Comenzó a garabatear furiosamente. Al cabo de un tiempo sorprendentemente corto —no pudieron haber pasado más de veinte segundos— levantó la cabeza con expresión triunfante.

—Conociendo la altura de esas escarpas, podemos calcular el máximo de aceleración que Rama puede obtener. Si fuese más del dos por ciento de una gravedad, el mar se desbordaría sobre el continente sur.

—¿Un quincuagésimo de «g»? Eso no es mucho —objetó alguien.

—Para una masa de diez millones de megatones, lo es. Y es cuanto se necesita para la maniobra astronómica. —Muchas gracias, doctor Perera —dijo el embajador de Mercurio—. Nos ha dado usted mucho en que pensar. Señor presidente, ¿es posible convencer al comandante Norton de la importancia de explorar la región polar sur?

—El comandante está haciendo lo posible. El mar es un obstáculo, naturalmente. En estos momentos intentan construir alguna especie de balsa, para poder llegar por lo menos hasta Nueva York.

»El Polo Sur puede ser aún más importante. Entretanto, llevaré estos asuntos a la atención de la Asamblea General. ¿Cuento con la aprobación de ustedes, señores embajadores?

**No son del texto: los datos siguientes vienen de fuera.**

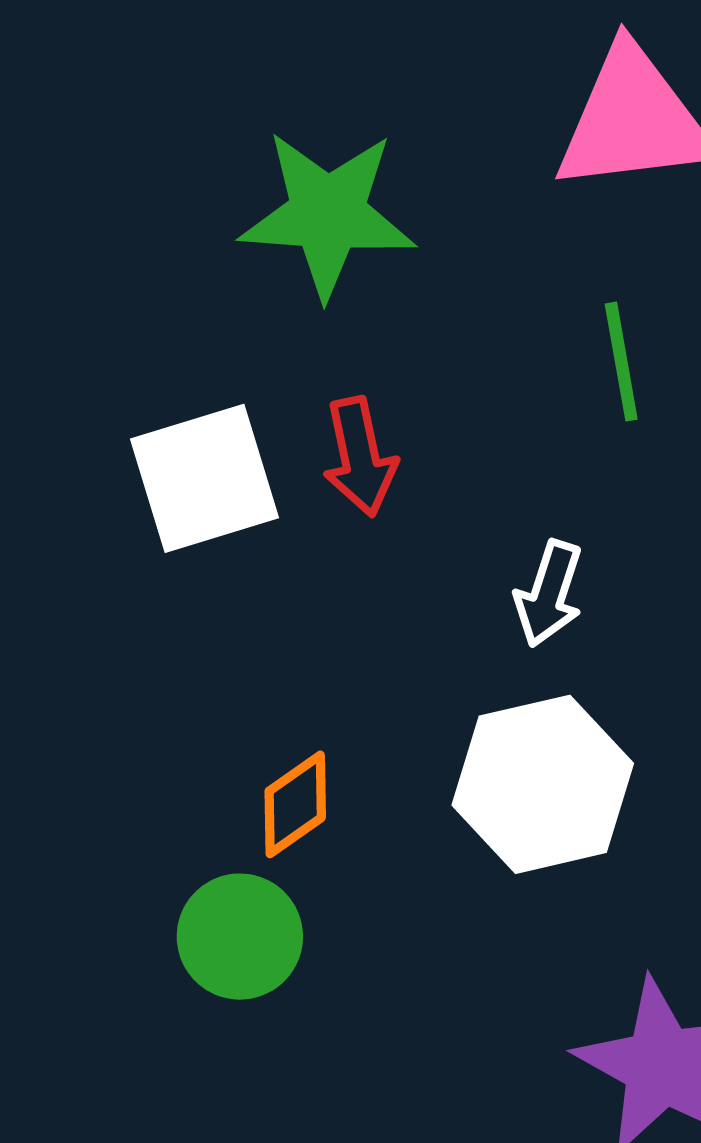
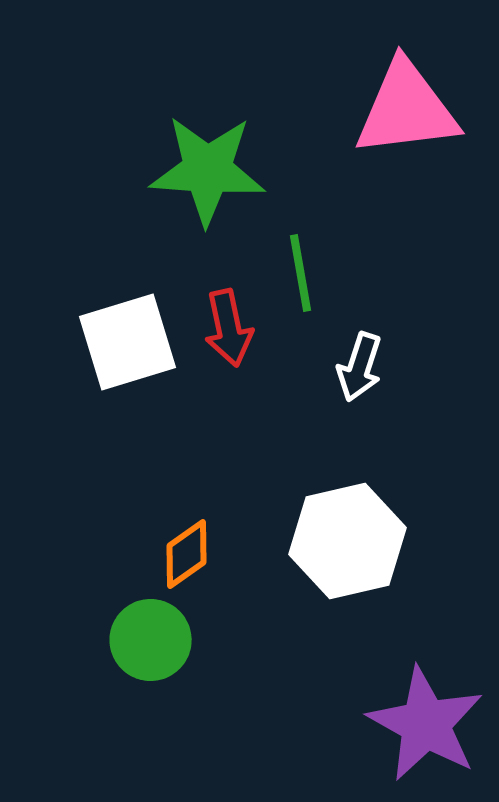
green line: (621, 362) -> (301, 273), moved
white arrow: (549, 594) -> (360, 367), moved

No hubo objeciones, ni siquiera por parte del doctor Taylor. Pero justo en el momento en que los miembros del Comité iban a cortar la transmisión retirándose del circuito, Sir Lewis levantó la mano.

El viejo historiador rara vez hablaba; cuando lo hacia, todo el mundo escuchaba.

—Supongamos que descubrimos que Rama es activo y tiene esas capacidades. Hay un antiguo dicho en cuestiones militares, de que la capacidad no implica intención.